First off, for newcomers;
WHY I ADDED DYSPRAXIA TO BUMBLE
In canon, Bumble is called a fat, useless kittypet, before being dragged back to her domestic abuser. She then dies while trying to survive on her own, starved to the point of emaciation before Clear Sky murders her.
A very common fandom response to this is essentially, "shes NOT useless! She could hunt/fight if you taught her!" And a lot of AUs will have her survive, learning how to be Truly Useful with all the same skills as everyone else.
I won't lie; I think that's very disappointing.
You're not refuting the rotten heart of this ideology, you're just doing what DOTC already does with Jagged Peak. You're AGREEING. You're saying she WOULD be useless if she couldn't hunt or fight like a wild cat, giving her Coolgirl Badass moments to haha embarass her bigots, and Actually the only problem here is that they didn't give her a chance.
What if they GAVE her that chance, and she COULDN'T hunt or fight like them? Would it be okay to send the battered housewife back to her domestic abuser? Hopefully fucking not!
Let's be frank; None of the groups in DOTC are starving. Not even after the prey sickness pandemic.
"Starvation Rhetoric" is an excuse, only ever rolled out by monsters like Clear Sky as justification for stealing land, murder, and throwing out cats the groups deem unworthy of life.
Yet, this gets rolled out for Bumble specifically, by the MOOR CATS, who are supposed to be opposing his ideology.
And that's where I'm starting from.
Okay. What if she couldn't perform physically like other cats?
What if she was part of a group that DID have real concerns about not having enough food?
How does Bumble herself cope with her feelings, and her desire to help her friends and contribute to a group that loves her?
Let's go through all that, and attack the heart of the idea. In fact, we're going to be doing a lot of it, with a significant portion of early ThunderClan being disabled cats.
(Thunder Storm has three legs. Bright Storm has asthma. Sunlit Frost loses the use of both front paws and ends up with chronic pain.)
Bumble's Dyspraxia
The first thing to know about dyspraxia (or DCD, Developmental Coordination Disorder) is that it comes in a LOT of different forms. The next thing to know is that it's RIDICULOUSLY common.

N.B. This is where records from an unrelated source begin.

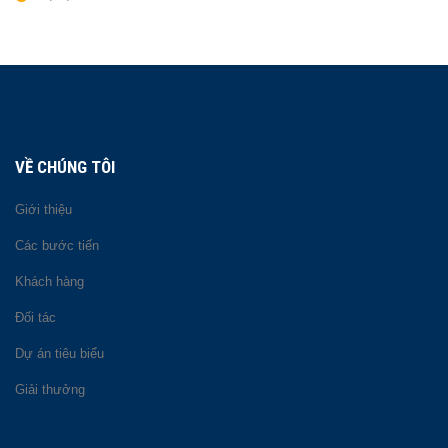
VỀ CHÚNG TÔI
Giới thiệu
Các bước tiến
Khách hàng
Đối tác
Dự án tiêu biểu
Giải thưởng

Some estimates say 5% of the population has it-- 1 in 20 people.
It's heavily associated with autism and ADHD. The "classic" symptoms are general clumsiness and motor control issues, like having a hard time tying shoes. But these are also symptoms of dyspraxia;
Short-term memory issues, but not long-term
Being constantly covered in bumps and bruises
Having a hard time telling lefts and rights
Difficulties holding pencils or writing in general
"Wobbliness" including tripping mid-step or tripping over your own feet
Issues in the acquisition of "muscle memories," being slow to acquire physical skills.

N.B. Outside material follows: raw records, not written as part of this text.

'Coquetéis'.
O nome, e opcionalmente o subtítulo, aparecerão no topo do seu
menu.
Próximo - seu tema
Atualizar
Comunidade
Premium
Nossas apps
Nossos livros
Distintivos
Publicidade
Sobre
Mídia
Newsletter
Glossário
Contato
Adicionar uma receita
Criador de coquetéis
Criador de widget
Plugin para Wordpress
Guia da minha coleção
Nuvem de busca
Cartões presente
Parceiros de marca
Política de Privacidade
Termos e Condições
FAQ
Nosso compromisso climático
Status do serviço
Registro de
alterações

Stuttering and taking long pauses before responding to someone else speaking
Most dyspraxics won't have all of these, these are symptoms. Not a checklist.
My partner describes theirs as like "constantly working with cold hands through a layer of gloves." The stiffness of being in a freezer, paired with the general delay of having a cover over your skin.

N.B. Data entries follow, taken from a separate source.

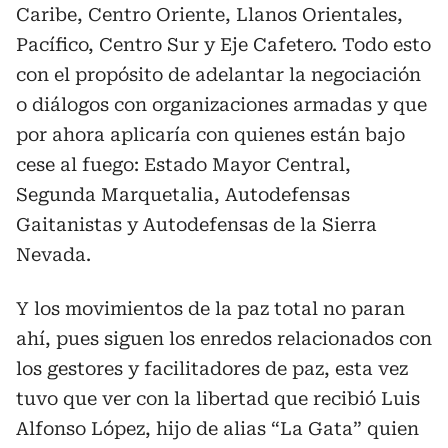
Caribe, Centro Oriente, Llanos Orientales,
Pacífico, Centro Sur y Eje Cafetero. Todo esto
con el propósito de adelantar la negociación
o diálogos con organizaciones armadas y que
por ahora aplicaría con quienes están bajo
cese al fuego: Estado Mayor Central,
Segunda Marquetalia, Autodefensas
Gaitanistas y Autodefensas de la Sierra
Nevada.
Y los movimientos de la paz total no paran
ahí, pues siguen los enredos relacionados con
los gestores y facilitadores de paz, esta vez
tuvo que ver con la libertad que recibió Luis
Alfonso López, hijo de alias “La Gata” quien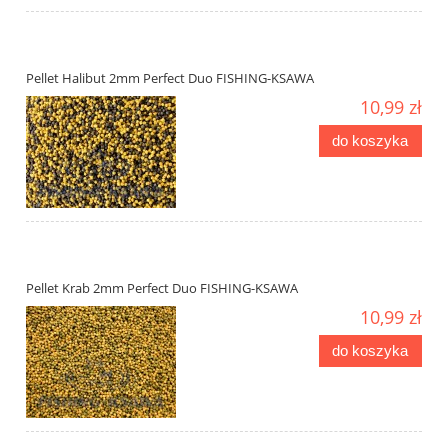
Pellet Halibut 2mm Perfect Duo FISHING-KSAWA
10,99 zł
do koszyka
Pellet Krab 2mm Perfect Duo FISHING-KSAWA
10,99 zł
do koszyka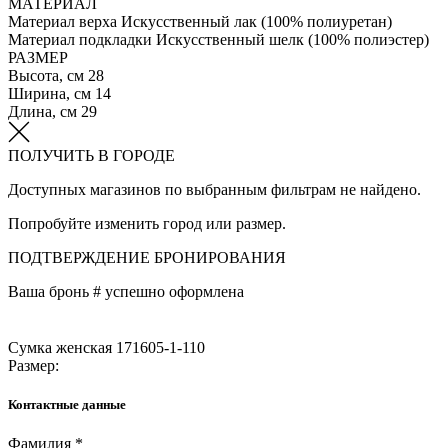
МАТЕРИАЛ
Материал верха
Искусственный лак (100% полиуретан)
Материал подкладки
Искусственный шелк (100% полиэстер)
РАЗМЕР
Высота, см
28
Ширина, см
14
Длина, см
29
ПОЛУЧИТЬ В ГОРОДЕ
Доступных магазинов по выбранным фильтрам не найдено.
Попробуйте изменить город или размер.
ПОДТВЕРЖДЕНИЕ БРОНИРОВАНИЯ
Ваша бронь #
успешно оформлена
Сумка женская 171605-1-110
Размер:
Контактные данные
Фамилия *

Mine is more focused on the mental side, acquiring new skills is unnaturally difficult, my reaction time is delayed, and I stumble into things.
Every person with dyspraxia is different, but what links us is that we're uncoordinated. We can't help it, telling us to try harder or pay more attention doesn't work. We aren't being careless-- our brains don't send signals to our bodies properly.
I'm basing Bumble's off my own. Her mate, Turtle Heart, shows her over and over how to hunt. It never sticks. She tries to pick up battle moves from Thunder Storm to help defend herself from Clear Sky's goons. It doesn't work.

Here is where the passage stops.